An older friend has asked me to help her out with her finances. While I'm not a financial planner, I work in the investment world and regularly am asked for financial advice. I usually turn people away, explain that my job involves advising entities with billions and strictly involves investments (not personal financial planning), but not an option in this case.
She is a recently divorced 60 year old; the husband took care of all things financial. She takes care of an adult child with special needs and files as Head of Household. She enjoys her job and wants to work until health issues / death prevent her from doing so.
So far I've helped optimize some expenses (bids on various insurance things, dropping collision on her car with value of $2000) etc.
Balance Sheet
Assets
Home Equity $45K* (hopefully liquid in 0-3 years, house on market)
Traditional IRA: $150K (40% index funds, 60% cash)**
Accrued Pension Benefits Will get ~$1000/month when retire
Unsure about SS, obviously will vary with when she takes it.
Liabilities
Personal Loan $30K*** (friendly family loan, 3% interest, due upon sale of home)
Sources of cash
$65K Gross Salary
1/2 of mortgage paid by ex (he owns 1/2 of house), she pays all maintenance / taxes
~$600 / month social security to adult child
Uses of cash
Still TBD, but estimated monthly cash expenditures of $3K, a lot of which is related to the home..her run rate is probably lower if/when the house sells... I've showed her Personal Capital and we're working on getting a better idea of exact expenditures.
Goals: increase net worth for long term nest egg / care of the child.
Questions
I don't know the health insurance situation and how the care for the adult child w/ special needs works.
As stated previously, she has access to regular and roth 403b and 457, which opens up the possibility of a ton of deductions. I feel like with her relatively low cash needs (55% of her gross income), access to a traditional IRA w/o penalty we should be able to get her to something close to a $0 federal tax liability and start building up her savings.
State income tax rate is 5-6%. IRA withdrawals are taxable. Deductible contributions reduce income for state tax purposes.

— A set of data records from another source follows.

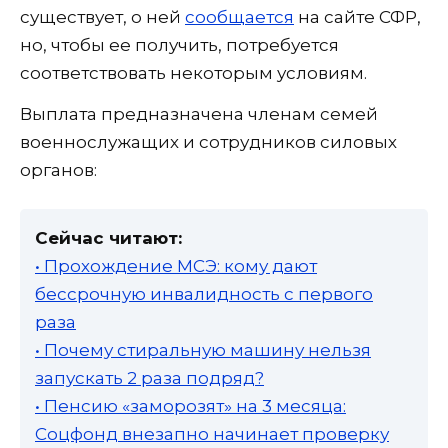
существует, о ней
сообщается
на сайте СФР,
но, чтобы ее получить, потребуется
соответствовать некоторым условиям.
Выплата предназначена членам семей
военнослужащих и сотрудников силовых
органов:
Сейчас читают:
• Прохождение МСЭ: кому дают
бессрочную инвалидность с первого
раза
• Почему стиральную машину нельзя
запускать 2 раза подряд?
• Пенсию «заморозят» на 3 месяца:
Соцфонд внезапно начинает проверку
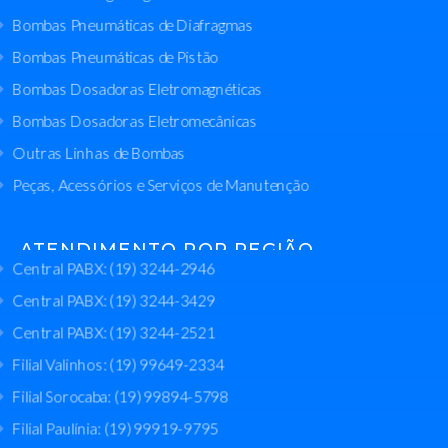
Bombas Pneumáticas de Diafragmas
Bombas Pneumáticas de Pistão
Bombas Dosadoras Eletromagnéticas
Bombas Dosadoras Eletromecânicas
Outras Linhas de Bombas
Peças, Acessórios e Serviços de Manutenção
ATENDIMENTO POR REGIÃO
Central PABX: (19) 3244-2946
Central PABX: (19) 3244-3429
Central PABX: (19) 3244-2521
Filial Valinhos: (19) 99649-2334
Filial Sorocaba: (19) 99894-5798
Filial Paulínia: (19) 99919-9795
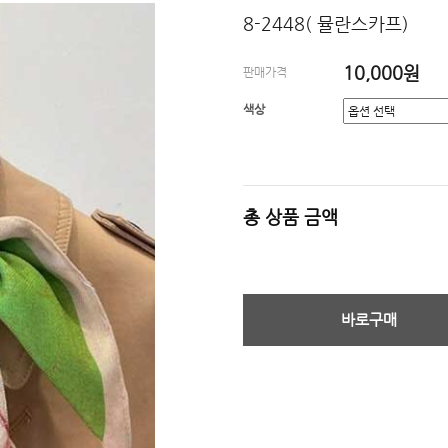
8-2448( 뮬란스카프)
10,000원
판매가격
색상
총 상품 금액
바로구매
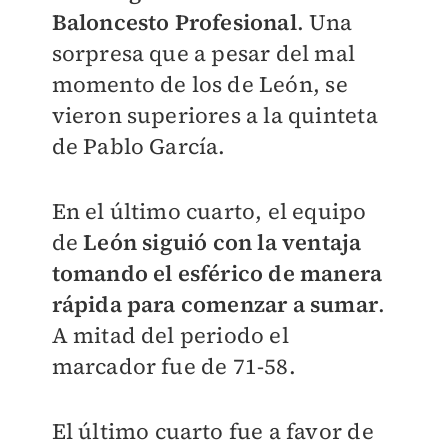
Baloncesto Profesional
. Una
sorpresa que a pesar del mal
momento de los de León, se
vieron superiores a la quinteta
de Pablo García.
En el último cuarto, el equipo
de
León siguió con la ventaja
tomando el esférico de manera
rápida para comenzar a sumar
.
A mitad del periodo el
marcador fue de 71-58.
El último cuarto fue a favor de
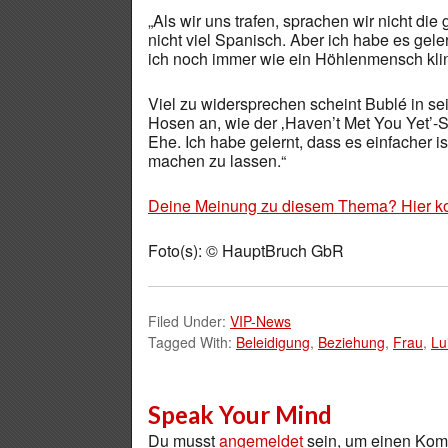
„Als wir uns trafen, sprachen wir nicht die
nicht viel Spanisch. Aber ich habe es gel
ich noch immer wie ein Höhlenmensch klin
Viel zu widersprechen scheint Bublé in se
Hosen an, wie der ‚Haven’t Met You Yet’-S
Ehe. Ich habe gelernt, dass es einfacher ist
machen zu lassen.“
Deine Meinung zu diesem Thema? Hier k
Foto(s): © HauptBruch GbR
Filed Under:
VIP-News
Tagged With:
Beleidigung
,
Beziehung
,
Frau
,
Lu
Speak Your Mind
Du musst
angemeldet
sein, um einen Ko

Last year she had itemized deductions of $13K (i think mostly MI and property taxes) so new HoH standard deduction will be better.
What mix of regular / roth 403b /457b contributions is optimal?
My thought was to set the her 403b and 457b to the maximum ($48K), contribute to a traditional IRA ($6K) and then fund her spending with withdrawals from her traditional IRA, such that she'll pretty much only pay taxes on her precise cash needs, and then possibly create some additional income with Roth conversions, but I'm not sure if that's optimal.
For example, let's say she goes that route, her taxable income goes from $65K to $11K ($65-24-24-6), the new standard deduction for HoH would lob off $18K, so she's at -$7K. Let's say she withdraws $28K from her IRA, so that puts her at taxable income of $20K. It may be simpler to put less in tax advantaged and just live off her salary, but I thought this way she'd only be taxed on her exact needs.
I've already set up her 403(B) which is maxed and investing in index funds, but am seeking different opinions on the optimal next step or calculators to better assist me with this.
Thanks in advance.
*$370K home value after haircut to where its listed and not getting interest and 6% realtor fee, less $280K mortgage = $90K divided by 2 (ex husband's)
**this was previously with high fee asset manager, i moved it to index funds, have not invested the low risk portion yet on account of haven't finalized IRA/403b/457 withdrawal contribution scheme
****the thread is about tax optimization, but any advice related to resources/people to consult/contact on estate planning related to special needs would be greatly appreciated. google is a bit daunting.